October 26, 2004 | Gifts & Grants

$3.7 Million Grant Funds Research on Teaching

Northwestern University has been awarded a grant of almost $3.7 million to develop a cadre of scholars who will be able to help K-12 teachers discern which education practices work and which do not.

“Educators today often fly by the seat of their pants and adopt new curricula or teaching practices that seem good but are largely unproven. Our Department of Education grant will create a cohort of education researchers who will undertake relevant and reliable research on pressing policy and practice problems in education,” said Professor James Spillane of Northwestern's School of Education and Social Policy (SESP). Spillane will direct the program.

The highly competitive grant -- one of only five awarded by the Institute of Education Sciences (IES) -- will establish an interdisciplinary training program that will support 22 new, three-year fellowships and provide 50 percent funding for a new, tenure-line faculty position. A group of 10 core program faculty will be drawn from psychology, sociology, economics statistics, human development and social policy and learning sciences.

“The Department of Education wants to make sure that educational policies are based on solid, evidence-based research,” said Penelope Peterson, dean of the School of Education and Social Policy. “Educational policy, like other policies, should be made on the basis of rigorous evidence, and we want to produce a cadre of scholars who are qualified to conduct the work.
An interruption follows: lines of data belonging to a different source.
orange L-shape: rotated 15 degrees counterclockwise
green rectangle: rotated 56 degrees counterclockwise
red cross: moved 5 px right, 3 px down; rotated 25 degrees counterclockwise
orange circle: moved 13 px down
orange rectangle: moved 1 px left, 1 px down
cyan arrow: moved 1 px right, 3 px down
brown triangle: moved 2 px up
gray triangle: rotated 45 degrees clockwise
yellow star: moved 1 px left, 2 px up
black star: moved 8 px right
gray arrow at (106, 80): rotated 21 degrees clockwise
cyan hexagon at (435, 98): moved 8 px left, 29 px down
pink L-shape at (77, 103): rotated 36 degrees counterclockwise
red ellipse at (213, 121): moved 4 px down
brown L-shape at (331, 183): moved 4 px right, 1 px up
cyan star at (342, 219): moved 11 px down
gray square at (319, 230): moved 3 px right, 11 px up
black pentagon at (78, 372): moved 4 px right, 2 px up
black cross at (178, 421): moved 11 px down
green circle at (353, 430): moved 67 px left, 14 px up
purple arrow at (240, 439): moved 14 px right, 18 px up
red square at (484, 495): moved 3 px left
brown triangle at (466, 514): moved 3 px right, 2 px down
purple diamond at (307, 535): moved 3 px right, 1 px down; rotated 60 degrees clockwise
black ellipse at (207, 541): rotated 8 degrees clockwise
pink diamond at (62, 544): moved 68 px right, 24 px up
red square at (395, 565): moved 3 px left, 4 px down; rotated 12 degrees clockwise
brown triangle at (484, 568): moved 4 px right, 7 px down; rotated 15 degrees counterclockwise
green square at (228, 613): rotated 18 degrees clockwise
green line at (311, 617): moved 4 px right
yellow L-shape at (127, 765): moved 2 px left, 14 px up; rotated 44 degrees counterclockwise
Our children deserve that, and we are excited to be part of this mission.”

The new training program addresses one of the most critical problems in education today - the absence of empirically sound knowledge based on core education issues. It is intended for students who want to pursue a research agenda that will focus on practical questions in U.S. education from an interdisciplinary perspective

The University will support the five-year program of pre-doctoral interdisciplinary research training program with an additional $1.2 million to help pay for the 22 fellows' tuition costs. Four students will enter the five-year program in its first year; six will enter in each of the program's remaining years. The hallmarks of the program are interdisciplinary teaching and mentoring of fellows by core and affiliated faculty engaged in education-focused research.

Training activities will include both required and elective courses in statistics, evaluation, learning and cognition, and policy and implementation. Students will attend biweekly research seminars and fellows' meetings with affiliated faculty.

Although IES originally expected to give up to 15 national training center awards, it chose to limit the awards to Northwestern, Carnegie Mellon, Florida State and Vanderbilt universities and the University of Virginia.

SESP Professors James Spillane and Greg Duncan will alternate as project directors. SESP Professor Lindsay Chase-Lansdale will serve as deputy director. Departmental coordinators include Chase-Lansdale and Bruce Sherin from SESP and Thomas Cook from sociology, Christopher Taber from economics and David Uttal from psychology.

"We are very excited about the prospect of working with our Northwestern colleagues in psychology, sociology and economics to improve the quality of training of prospective researchers in the educational sciences," SESP Dean Peterson added.